▶ [Available records]:
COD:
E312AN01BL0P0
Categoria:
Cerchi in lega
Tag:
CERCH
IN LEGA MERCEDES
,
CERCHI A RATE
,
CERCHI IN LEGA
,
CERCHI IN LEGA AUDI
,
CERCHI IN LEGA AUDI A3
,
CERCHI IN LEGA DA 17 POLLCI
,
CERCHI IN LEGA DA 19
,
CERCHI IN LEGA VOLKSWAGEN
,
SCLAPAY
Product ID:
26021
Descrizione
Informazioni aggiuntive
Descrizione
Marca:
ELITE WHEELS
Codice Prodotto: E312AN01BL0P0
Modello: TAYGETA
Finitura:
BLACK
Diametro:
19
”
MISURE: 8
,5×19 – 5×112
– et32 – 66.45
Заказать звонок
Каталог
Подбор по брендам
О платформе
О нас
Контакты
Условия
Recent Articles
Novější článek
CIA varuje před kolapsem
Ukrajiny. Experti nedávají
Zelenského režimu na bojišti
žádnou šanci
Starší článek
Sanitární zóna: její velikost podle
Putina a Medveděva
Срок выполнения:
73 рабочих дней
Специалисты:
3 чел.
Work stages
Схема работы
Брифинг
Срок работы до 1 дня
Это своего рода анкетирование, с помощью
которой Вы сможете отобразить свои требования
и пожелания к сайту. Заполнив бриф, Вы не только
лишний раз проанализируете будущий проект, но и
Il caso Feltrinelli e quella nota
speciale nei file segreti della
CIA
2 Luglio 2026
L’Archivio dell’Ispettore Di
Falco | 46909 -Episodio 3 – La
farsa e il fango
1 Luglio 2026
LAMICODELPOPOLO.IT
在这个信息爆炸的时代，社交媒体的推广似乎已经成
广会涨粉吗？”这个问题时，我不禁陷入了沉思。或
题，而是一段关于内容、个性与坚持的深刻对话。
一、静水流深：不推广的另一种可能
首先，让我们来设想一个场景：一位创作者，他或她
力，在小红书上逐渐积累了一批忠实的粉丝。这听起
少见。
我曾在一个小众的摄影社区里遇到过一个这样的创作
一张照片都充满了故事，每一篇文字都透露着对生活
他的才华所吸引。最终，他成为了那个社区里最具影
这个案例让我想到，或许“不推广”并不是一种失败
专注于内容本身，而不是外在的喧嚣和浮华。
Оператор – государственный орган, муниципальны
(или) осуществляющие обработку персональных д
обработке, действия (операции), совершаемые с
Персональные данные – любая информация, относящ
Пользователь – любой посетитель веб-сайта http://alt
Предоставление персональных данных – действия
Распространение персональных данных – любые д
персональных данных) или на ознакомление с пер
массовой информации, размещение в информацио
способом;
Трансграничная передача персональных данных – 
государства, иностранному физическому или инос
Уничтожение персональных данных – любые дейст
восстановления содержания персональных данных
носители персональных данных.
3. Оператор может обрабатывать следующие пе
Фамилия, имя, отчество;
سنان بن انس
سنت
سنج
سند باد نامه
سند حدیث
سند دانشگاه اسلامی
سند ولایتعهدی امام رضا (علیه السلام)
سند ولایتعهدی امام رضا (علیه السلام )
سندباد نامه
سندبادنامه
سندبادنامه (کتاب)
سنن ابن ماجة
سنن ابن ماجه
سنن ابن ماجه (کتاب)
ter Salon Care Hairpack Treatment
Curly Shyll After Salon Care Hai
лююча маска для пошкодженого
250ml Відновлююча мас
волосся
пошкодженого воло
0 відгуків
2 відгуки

▶ [What is expected]: Copy every line from the material in which the word "действия" can be found.

▶ [The completed task]:
обработке, действия (операции), совершаемые с
Предоставление персональных данных – действия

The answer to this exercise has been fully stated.